If you have more obituary questions, or want to learn more about Hazelton, PA cremations, contact Cremation Specialist of Pennsylvania, Inc. by visiting 728 Main St Avoca, PA 18641, or calling (844) 427-3672.  

cremation in Altoona, PA

Planning Cremation Services

Contrary to popular belief, choosing a cremation in Altoona, PA actually makes it easier for you to plan and execute a unique, meaningful and respectful memorial or service. In fact, cremations make it simple to make sure the deceased’s service special.   

Memorial services are for both the living and the dead, as they help honor the deceased while providing a healthy and constructive place for the living to grieve. An ideal service helps you and your loved ones mourn the loss while bringing together those that cared for the deceased to everyone can pay tribute.   
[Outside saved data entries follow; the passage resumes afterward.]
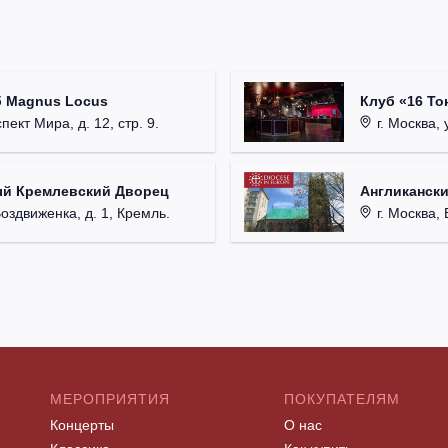
б Magnus Locus
Клуб «16 То
пект Мира, д. 12, стр. 9.
г. Москва, 
ый Кремлевский Дворец
Англикански
Воздвиженка, д. 1, Кремль.
г. Москва, 
МЕРОПРИЯТИЯ
ПОКУПАТЕЛЯМ
Концерты
О нас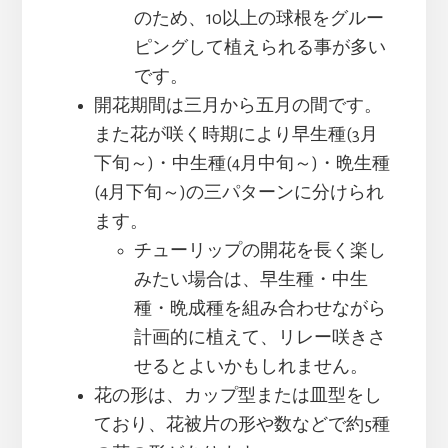
のため、10以上の球根をグルー
ピングして植えられる事が多い
です。
開花期間は三月から五月の間です。
また花が咲く時期により早生種(3月
下旬～)・中生種(4月中旬～)・晩生種
(4月下旬～)の三パターンに分けられ
ます。
チューリップの開花を長く楽し
みたい場合は、早生種・中生
種・晩成種を組み合わせながら
計画的に植えて、リレー咲きさ
せるとよいかもしれません。
花の形は、カップ型または皿型をし
ており、花被片の形や数などで約5種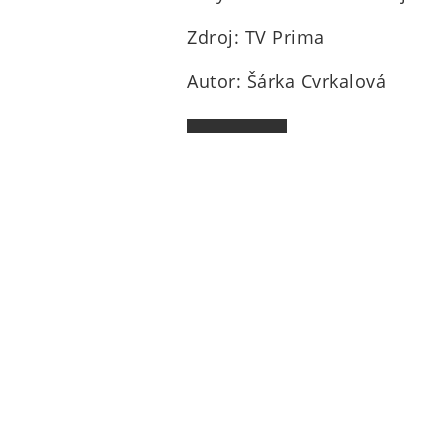
Zdroj: TV Prima
Autor: Šárka Cvrkalová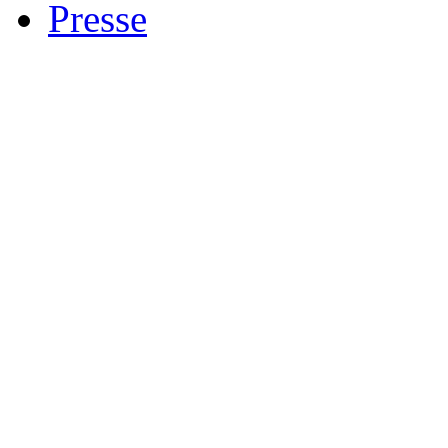
Presse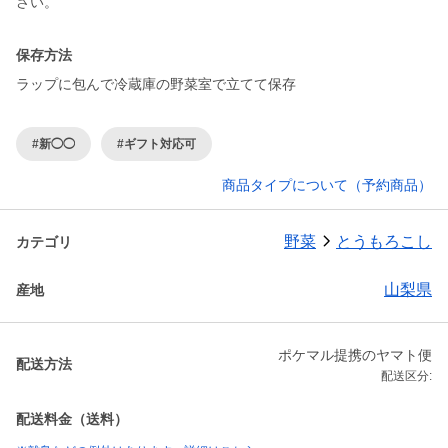
保存方法
ラップに包んで冷蔵庫の野菜室で立てて保存
#新◯◯
#ギフト対応可
商品タイプについて（予約商品）
野菜
とうもろこし
カテゴリ
山梨県
産地
ポケマル提携のヤマト便
配送方法
配送区分:
配送料金（送料）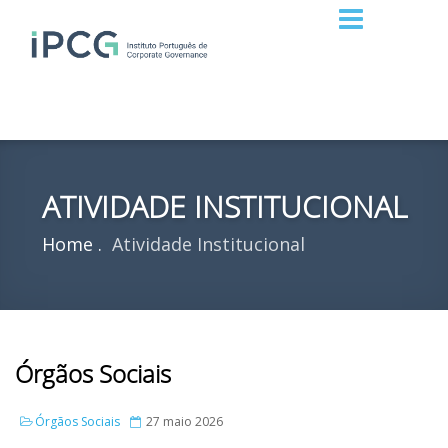
ATIVIDADE INSTITUCIONAL
Home
Atividade Institucional
Órgãos Sociais
Órgãos Sociais
27 maio 2026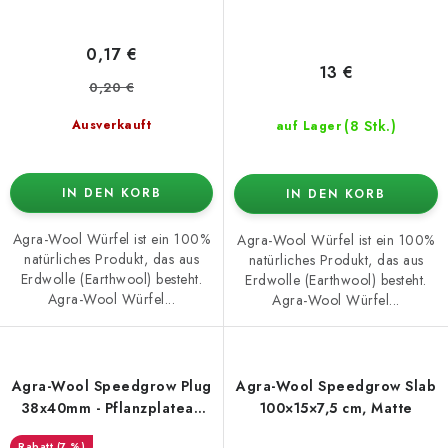
0,17 €
13 €
0,20 €
(8 Stk.)
Ausverkauft
auf Lager
IN DEN KORB
IN DEN KORB
Agra-Wool Würfel ist ein 100%
Agra-Wool Würfel ist ein 100%
natürliches Produkt, das aus
natürliches Produkt, das aus
Erdwolle (Earthwool) besteht.
Erdwolle (Earthwool) besteht.
Agra-Wool Würfel...
Agra-Wool Würfel...
Agra-Wool Speedgrow Plug
Agra-Wool Speedgrow Slab
38x40mm - Pflanzplateau
100×15×7,5 cm, Matte
84 Stück
(7 %)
There are a few keys steps to keep in mind when planning a memorial after a cremation: 

  • Date and Time  – One nice thing about cremation services as opposed to burials and funerals is that you don’t have a deadline or specific timeline. With a burial, you need to have the funeral service within a few days of death because of decomposition. With a cremation service, however, you have as much time as you want since the body is already broken down. You can easily plan memorial services at later dates to allow people to come from out of town, or to have it be on an important or meaningful day.  
  • Creativity – Once you’ve chosen a day, you can start planning the specifics. There are practically zero restrictions on what services should or need to be, so feel free to get creative. Think about the deceased and what he liked, stood for, or is most remembered for and expand on that. Have a theme party, make video tributes, scatter ashes in a ceremony, or even do things the deceased liked to do. For example, if the deceased loved golf, have a golf themed cremation service. You can order a golf ball urn for the ashes, and have guests take turns at a driving range. If the deceased really loved one specific park, hold the service in the park and scatter his ashes there (with a proper permit.) 
  • Ask for Help – While planning memorial services can be bittersweet or even exciting, they also happen during a time of loss and can bring up stressful feelings. You might need help with the planning, and that’s OK. Ask for help from other family members or loved ones, or hire professionals. Find a funeral home nearby that has experience with memorial services to help you plan your event with compassion and attention.   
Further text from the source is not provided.